• _WORK TO COMPLETE_: This exercise calls for every line of the data below with the string "opérateurs" in it.

• _RECORDS FOR PROCESSING_:
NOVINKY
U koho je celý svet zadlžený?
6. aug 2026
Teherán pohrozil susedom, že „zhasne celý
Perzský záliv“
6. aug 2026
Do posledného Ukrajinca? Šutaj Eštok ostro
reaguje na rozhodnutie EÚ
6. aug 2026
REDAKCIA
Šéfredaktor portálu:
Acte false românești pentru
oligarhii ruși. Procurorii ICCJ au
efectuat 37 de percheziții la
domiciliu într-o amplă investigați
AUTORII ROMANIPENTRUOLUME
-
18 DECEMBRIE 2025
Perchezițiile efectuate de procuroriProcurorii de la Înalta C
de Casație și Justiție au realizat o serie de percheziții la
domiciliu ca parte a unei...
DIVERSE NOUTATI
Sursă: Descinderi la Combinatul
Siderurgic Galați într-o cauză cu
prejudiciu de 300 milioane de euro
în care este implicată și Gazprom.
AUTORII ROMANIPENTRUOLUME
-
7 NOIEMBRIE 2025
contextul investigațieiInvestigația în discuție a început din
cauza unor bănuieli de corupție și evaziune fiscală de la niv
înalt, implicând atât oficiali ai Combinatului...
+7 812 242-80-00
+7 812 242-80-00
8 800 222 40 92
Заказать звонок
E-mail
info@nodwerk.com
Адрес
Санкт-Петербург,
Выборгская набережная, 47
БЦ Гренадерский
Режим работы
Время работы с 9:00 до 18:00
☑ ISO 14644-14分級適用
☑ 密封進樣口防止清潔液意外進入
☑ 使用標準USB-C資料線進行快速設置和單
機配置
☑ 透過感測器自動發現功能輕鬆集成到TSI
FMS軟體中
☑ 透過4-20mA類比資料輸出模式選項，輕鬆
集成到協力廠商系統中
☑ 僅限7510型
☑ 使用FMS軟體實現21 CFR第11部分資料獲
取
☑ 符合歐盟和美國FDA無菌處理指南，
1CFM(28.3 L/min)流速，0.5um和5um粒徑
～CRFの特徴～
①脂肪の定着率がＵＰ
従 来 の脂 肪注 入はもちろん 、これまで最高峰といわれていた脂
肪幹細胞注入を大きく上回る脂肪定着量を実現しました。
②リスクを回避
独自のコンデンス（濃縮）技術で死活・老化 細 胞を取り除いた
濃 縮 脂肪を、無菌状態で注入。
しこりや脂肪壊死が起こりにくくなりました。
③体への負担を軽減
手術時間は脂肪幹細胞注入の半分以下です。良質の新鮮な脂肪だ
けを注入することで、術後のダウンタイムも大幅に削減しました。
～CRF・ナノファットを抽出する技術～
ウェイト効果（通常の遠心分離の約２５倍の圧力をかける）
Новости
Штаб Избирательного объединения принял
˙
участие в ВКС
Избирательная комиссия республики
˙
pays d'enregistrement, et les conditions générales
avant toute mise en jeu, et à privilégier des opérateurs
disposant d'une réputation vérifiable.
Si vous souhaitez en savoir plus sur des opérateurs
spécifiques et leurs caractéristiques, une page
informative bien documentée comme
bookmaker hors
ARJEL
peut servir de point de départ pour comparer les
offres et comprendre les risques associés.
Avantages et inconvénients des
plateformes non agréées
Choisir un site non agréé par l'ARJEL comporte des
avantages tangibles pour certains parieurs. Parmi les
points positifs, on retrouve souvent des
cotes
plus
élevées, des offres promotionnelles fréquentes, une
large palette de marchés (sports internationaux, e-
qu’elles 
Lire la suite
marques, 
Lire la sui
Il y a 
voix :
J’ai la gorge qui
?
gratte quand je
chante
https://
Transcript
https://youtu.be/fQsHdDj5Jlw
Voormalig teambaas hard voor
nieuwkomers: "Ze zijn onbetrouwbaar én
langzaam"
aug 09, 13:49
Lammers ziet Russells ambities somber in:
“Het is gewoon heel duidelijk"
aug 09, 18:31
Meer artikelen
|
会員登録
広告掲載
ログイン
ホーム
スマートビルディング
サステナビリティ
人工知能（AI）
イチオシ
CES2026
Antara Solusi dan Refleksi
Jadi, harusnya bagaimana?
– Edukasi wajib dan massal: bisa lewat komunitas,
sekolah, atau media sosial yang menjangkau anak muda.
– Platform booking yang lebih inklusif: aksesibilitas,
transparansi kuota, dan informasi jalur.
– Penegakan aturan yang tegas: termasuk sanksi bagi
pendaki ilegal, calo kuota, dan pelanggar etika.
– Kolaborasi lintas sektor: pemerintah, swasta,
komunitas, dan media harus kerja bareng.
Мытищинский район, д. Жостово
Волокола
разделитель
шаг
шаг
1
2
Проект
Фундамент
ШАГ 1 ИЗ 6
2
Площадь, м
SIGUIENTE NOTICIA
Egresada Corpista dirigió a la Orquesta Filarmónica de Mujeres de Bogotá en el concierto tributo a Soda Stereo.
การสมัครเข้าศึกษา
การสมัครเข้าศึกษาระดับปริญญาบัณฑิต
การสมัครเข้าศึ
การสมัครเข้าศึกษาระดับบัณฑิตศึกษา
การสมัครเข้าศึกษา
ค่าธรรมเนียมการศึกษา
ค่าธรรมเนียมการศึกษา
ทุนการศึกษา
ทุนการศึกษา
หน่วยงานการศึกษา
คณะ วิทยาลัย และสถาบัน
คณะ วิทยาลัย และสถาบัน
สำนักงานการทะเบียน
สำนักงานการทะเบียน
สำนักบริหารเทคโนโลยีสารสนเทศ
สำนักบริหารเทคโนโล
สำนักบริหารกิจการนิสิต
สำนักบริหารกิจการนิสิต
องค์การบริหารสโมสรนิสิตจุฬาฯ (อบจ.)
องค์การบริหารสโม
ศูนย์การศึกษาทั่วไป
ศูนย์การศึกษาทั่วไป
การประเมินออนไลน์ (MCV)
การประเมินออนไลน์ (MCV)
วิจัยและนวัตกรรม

• _SOLUTION FOR THIS EXERCISE_:
avant toute mise en jeu, et à privilégier des opérateurs
Si vous souhaitez en savoir plus sur des opérateurs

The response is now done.